La luz es blanca, un prisma de cristal la puede descomponer en los colores del arcoíris. Los objetos, la piel, que tienen un color, en realidad lo que sucede es que absorben la longitud de onda de los otros colores y sólo reflejan la longitud de onda del color que vemos.

La piel tiene una molécula llamada melanina que es la que absorbe la luz blanca, todos los colores, y refleja sólo alguna combinación de ellos, y eso sucede por la adaptación de los grupos humanos al medio.

Por lo demás, todos somos iguales, todos somos africanos, todos hemos sido migrantes; no hay “razas”, hay una especie animal: Homo sapiens sapiens, el homínido que sabe que sabe.

Todo esto lo sabemos gracias a la estupenda herramienta que hemos desarrollado y que nos distingue como humanos: la ciencia, que no es una creencia, es una forma confiable de ver, entender y explicarnos los fenómenos de la naturaleza por ellos mismos y no por lo que nosotros queramos; es la forma como los detectamos, los medimos, los relacionamos con otros fenómenos naturales y a veces los podemos reproducir.

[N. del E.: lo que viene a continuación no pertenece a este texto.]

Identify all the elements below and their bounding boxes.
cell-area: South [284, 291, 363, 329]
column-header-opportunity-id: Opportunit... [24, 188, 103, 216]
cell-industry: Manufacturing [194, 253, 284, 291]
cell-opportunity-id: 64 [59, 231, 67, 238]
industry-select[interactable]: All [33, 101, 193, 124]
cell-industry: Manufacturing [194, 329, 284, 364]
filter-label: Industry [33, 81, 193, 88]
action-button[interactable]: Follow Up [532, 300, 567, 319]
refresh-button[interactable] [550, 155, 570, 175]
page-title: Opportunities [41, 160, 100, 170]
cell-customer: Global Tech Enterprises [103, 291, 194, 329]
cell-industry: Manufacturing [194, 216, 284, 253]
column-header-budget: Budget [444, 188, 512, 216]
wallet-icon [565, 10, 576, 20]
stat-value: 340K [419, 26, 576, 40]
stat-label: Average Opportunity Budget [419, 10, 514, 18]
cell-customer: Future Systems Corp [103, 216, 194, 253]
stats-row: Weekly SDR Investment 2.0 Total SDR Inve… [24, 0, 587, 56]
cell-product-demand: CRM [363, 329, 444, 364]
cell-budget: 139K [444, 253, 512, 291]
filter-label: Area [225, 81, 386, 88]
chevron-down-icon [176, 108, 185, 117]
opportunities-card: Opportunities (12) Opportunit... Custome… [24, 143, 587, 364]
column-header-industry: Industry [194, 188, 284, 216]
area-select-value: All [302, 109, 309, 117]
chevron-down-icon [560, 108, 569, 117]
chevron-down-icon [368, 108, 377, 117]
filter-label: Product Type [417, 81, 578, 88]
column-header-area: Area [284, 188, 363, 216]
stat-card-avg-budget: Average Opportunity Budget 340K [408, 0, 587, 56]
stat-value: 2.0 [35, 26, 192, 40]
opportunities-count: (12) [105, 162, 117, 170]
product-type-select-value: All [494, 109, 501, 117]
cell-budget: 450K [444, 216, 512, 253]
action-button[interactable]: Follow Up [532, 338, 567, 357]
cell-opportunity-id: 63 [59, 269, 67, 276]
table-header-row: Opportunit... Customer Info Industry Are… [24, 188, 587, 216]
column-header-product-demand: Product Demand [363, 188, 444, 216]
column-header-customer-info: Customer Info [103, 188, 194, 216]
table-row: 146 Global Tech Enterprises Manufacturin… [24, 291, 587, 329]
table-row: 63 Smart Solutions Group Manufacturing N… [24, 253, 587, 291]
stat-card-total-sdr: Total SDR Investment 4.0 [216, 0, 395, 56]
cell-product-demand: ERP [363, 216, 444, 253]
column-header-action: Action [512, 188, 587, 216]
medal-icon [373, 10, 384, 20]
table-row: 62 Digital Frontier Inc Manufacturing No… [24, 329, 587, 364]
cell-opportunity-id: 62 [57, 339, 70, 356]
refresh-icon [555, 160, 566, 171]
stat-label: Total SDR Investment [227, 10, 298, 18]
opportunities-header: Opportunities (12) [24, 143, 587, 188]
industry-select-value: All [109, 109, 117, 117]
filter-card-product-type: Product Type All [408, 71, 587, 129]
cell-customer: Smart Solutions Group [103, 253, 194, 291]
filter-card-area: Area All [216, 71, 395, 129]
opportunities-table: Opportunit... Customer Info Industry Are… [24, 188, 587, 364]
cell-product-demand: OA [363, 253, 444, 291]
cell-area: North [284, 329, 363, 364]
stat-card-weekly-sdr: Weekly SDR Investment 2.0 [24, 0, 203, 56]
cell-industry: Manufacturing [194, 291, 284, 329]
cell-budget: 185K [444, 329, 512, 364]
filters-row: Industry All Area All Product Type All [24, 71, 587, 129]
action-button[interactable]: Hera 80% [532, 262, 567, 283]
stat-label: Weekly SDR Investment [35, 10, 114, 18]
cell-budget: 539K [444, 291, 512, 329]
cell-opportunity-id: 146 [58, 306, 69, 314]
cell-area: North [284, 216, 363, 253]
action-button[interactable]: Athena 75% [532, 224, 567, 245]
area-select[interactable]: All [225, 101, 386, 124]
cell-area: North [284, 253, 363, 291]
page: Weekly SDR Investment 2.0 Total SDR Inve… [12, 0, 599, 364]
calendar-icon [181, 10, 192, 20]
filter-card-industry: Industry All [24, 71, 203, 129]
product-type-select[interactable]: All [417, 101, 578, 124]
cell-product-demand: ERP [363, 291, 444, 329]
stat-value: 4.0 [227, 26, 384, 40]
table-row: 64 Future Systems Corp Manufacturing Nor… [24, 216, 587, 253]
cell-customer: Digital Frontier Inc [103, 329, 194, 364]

Fue hasta las primeras dos décadas del siglo veinte que comenzaron a utilizarse las técnicas radiométricas para medir la antigüedad de las cosas, los fósiles, las eras geológicas, el estudio de los minerales por el decaimiento radiactivo de los elementos, como el uranio o el plomo; se trata de la taza de destrucción en el tiempo del núcleo de los átomos; el más usado es el isótopo Carbono 14.

Hoy conocemos la procedencia genética de los seres vivos o de muestras de ellos gracias al descubrimiento de la estructura molecular de la molécula de la vida, el ADN, en 1953 y del genoma humano en el año 2000.

De igual manera, por el desarrollo de la espectroscopía, del efecto Doppler, podemos detectar la “huella dactilar” de los elementos por muy lejos que se encuentren, o los movimientos de los astros que tardaríamos 100 generaciones en notar que se mueven, y saber que el Universo tiene 13 mil 700 millones de años de edad, la Tierra 4 mil 500 millones; el Sol 5 mil millones de años, los primeros vestigios de vida 3 mil 500 millones de años y nosotros iniciamos la separación de los simios hace 7 millones de años… en África.

*Periodista e integrante del área de Comunicación de la Ciencia, en UNAM-Ensenada.